No, Just the vhosts. For now there are only two virtual hosts but there should be more in the future. We set it that way in case we'd want something else than Joomla. Besides Plesk doesn't know about Joomla - there isn't even a way to act upon Apache configuration using Plesk, only global, visual "macros" (I'd say) to prepare the disk and directories for hosting a complete web site.

Once you tweak config files by hand, you must "tell" Plesk to take your changes into account... And changes you made to config files controled by Plesk are... overwritten! Newbie's warning, of course...

[The Geek's Rant]Damn, I already dislike Joomla (ever tried to validate a Joomla web site against W3C HTML validator? try once...) and I'm certainly not glancing at Plesk with a friendly eye...  :Laughing: 

IMHO Plesk is great at providing eye-candy. But the one who, like me, is used to put his hands in the dirt will be quite disappointed.[/The Geek's Rant]

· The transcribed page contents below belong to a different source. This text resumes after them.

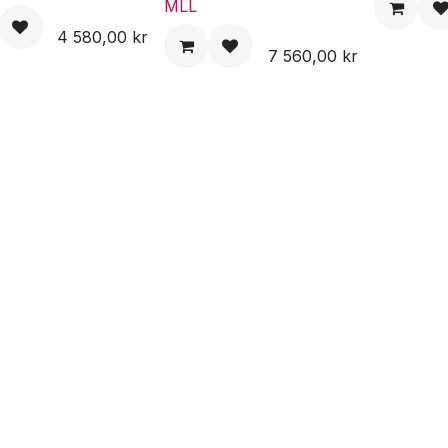
MLL
4 580,00
kr
7 560,00
kr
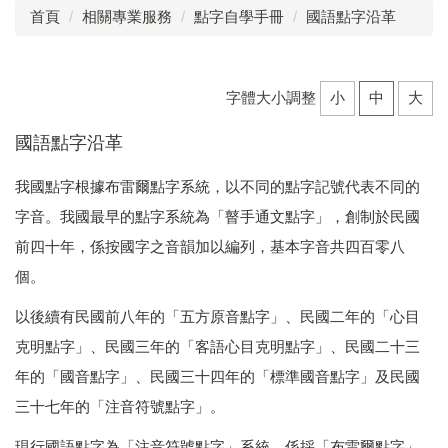
首頁
相關專業服務
點字自學手冊
國語點字沿革
點字自學手冊
心理諮商
字體大小調整
小
中
大
定向行動
國語點字沿革
職能治療
我國點字根據布雷爾點字系統，以不同的點字記號代表不同的
物理治療
字音。我國最早的點字系統為「瞽手通文點字」，創制於民國
前四十年，係按國字之音韻加以編列，基本字音共四百零八
語言治療
個。
社工服務
以後續有民國前八年的「五方原音點字」、民國二年的「心目
臺中市視覺障礙教育服務計畫
克明點字」、民國三年的「客語心目克明點字」、民國二十三
年的「國音點字」、民國三十四年的「標準國音點字」及民國
三十七年的「注音符號點字」。
現行國語點字為「注音符號點字」系統，係採「布雷爾點字」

Anyways, I'll keep trying. I'll post as soon as I get to something... pleasant, you know what I mean  :Wink:  .

----------

## nativemad

 :Razz: 

This reminds me that when you want to have something done right, you have to do it yourself!   :Wink: 

After some research about hostingpanels, we decided to do it with our own scritps!  :Wink: 

At least you then know that its just pebkac!  :Rolling Eyes: 

Isn't it always a torture with a cms and w3c?   :Wink: 

Ok, if there are more vhosts to come, then anacron/inotify isn't an option... 

Perhaps a normal cronjob every minute or so with a good find&chmod script over all webroots can do that. But even then, a minute is a long time if you're uploading pictures, but it can also be quite short to scan all webroots...

i really wonder if there is a magic option in php that tweaks the default permissions?!?  :Rolling Eyes: 

----------